*TASK REQUIREMENTS*.
All lines after the one containing "ygomatic Implants, All-on-X Protocols, and", together with that line itself, should be written out exactly, down to the last line of the entries below.

*INFORMATION*.
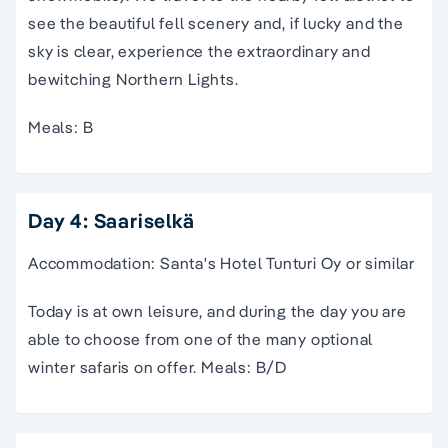
see the beautiful fell scenery and, if lucky and the
sky is clear, experience the extraordinary and
bewitching Northern Lights.
Meals: B
Day 4: Saariselkä
Accommodation: Santa's Hotel Tunturi Oy or similar
Today is at own leisure, and during the day you are
able to choose from one of the many optional
winter safaris on offer. Meals: B/D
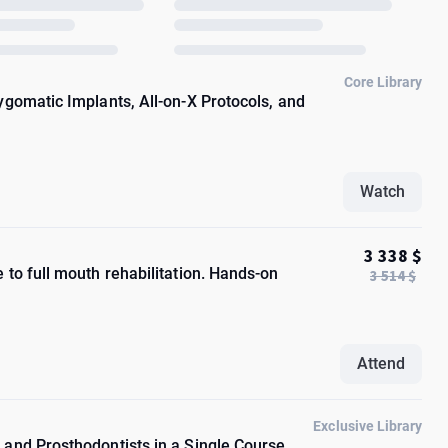
Core Library
ygomatic Implants, All-on-X Protocols, and
Watch
3 338 $
to full mouth rehabilitation. Hands-on
3 514 $
Attend
Exclusive Library
and Prosthodontists in a Single Course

*RESULT*.
ygomatic Implants, All-on-X Protocols, and
Watch
3 338 $
to full mouth rehabilitation. Hands-on
3 514 $
Attend
Exclusive Library
and Prosthodontists in a Single Course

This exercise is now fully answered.